“Personhood” Fails 2010 Ballot, Pending Hail Mary

Bad news for Democrats from the Secretary of State, reports the Grand Junction Sentinel:

A proposed initiative for the 2010 ballot to define a person at the moment of conception failed to turn in enough signatures, Colorado Secretary of State Bernie Buescher announced Wednesday.

Buescher said the petitions, which were turned into his office Feb. 12, fell well short of the 76,047 needed to make the November ballot.

A random sampling of the signatures resulted in more than 3,000 being rejected. Random sampling is the normal method for verifying signatures, which is why most petition circulators turn in thousands more signatures than needed. This one only turned in 79,648.

But under state law, the ballot supporters have 15 days, until March 18, to collect additional signatures to correct the problem.

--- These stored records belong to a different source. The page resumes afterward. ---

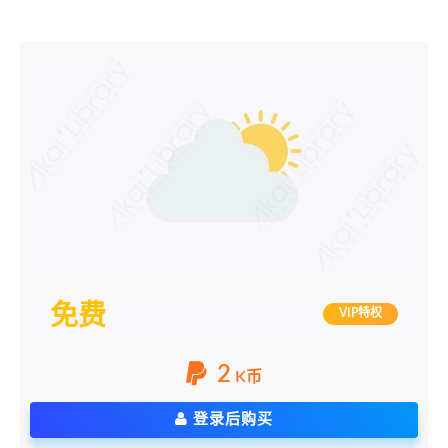
免费
VIP特权
2
K币
登录后购买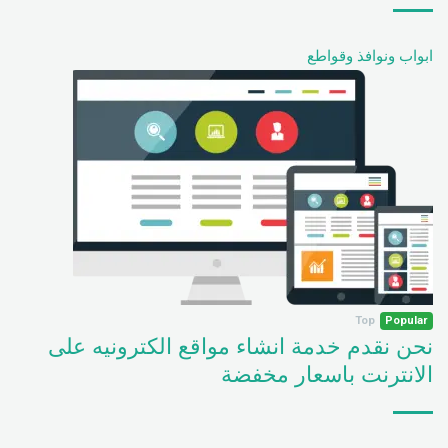
ابواب ونوافذ وقواطع
Top
Popular
نحن نقدم خدمة انشاء مواقع الكترونيه على
الانترنت باسعار مخفضة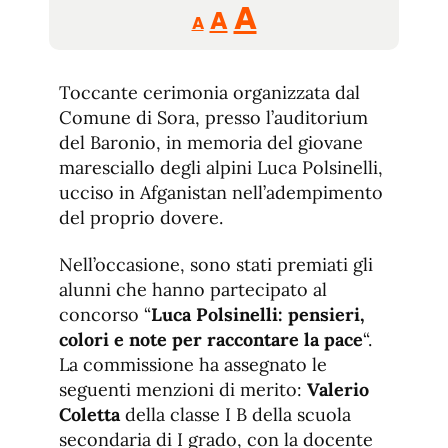
Reducir
Aumentar
Restablecer
A
A
A
tamaño
tamaño
tamaño
de
de
fuente.
Toccante cerimonia organizzata dal
de
fuente
Comune di Sora, presso l’auditorium
fuente.
del Baronio, in memoria del giovane
maresciallo degli alpini Luca Polsinelli,
ucciso in Afganistan nell’adempimento
del proprio dovere.
Nell’occasione, sono stati premiati gli
alunni che hanno partecipato al
concorso “
Luca Polsinelli: pensieri,
colori e note per raccontare la pace
“.
La commissione ha assegnato le
seguenti menzioni di merito:
Valerio
Coletta
della classe I B della scuola
secondaria di I grado, con la docente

We know Democrats who really hope proponents (like Cory Gardner) can get enough signatures turned in by then, though it seems unlikely. The reason is simple enough: in 2008, Amendment 48, “personhood’s” prior incarnation, failed at the polls by over 70% of the vote. Despite its billing as a GOTV winner for conservatives, if anything it had the exact opposite effect.

Our understanding is that Democrats need all the help they can get–another chance to contrast themselves against the Colorado Right to Life hardcores, while most Republicans fumble for non-answers that won’t alienate one or both sides, would be a welcome gift. A poll follows.

Would "personhood" on the Colorado ballot help Democrats or Republicans more?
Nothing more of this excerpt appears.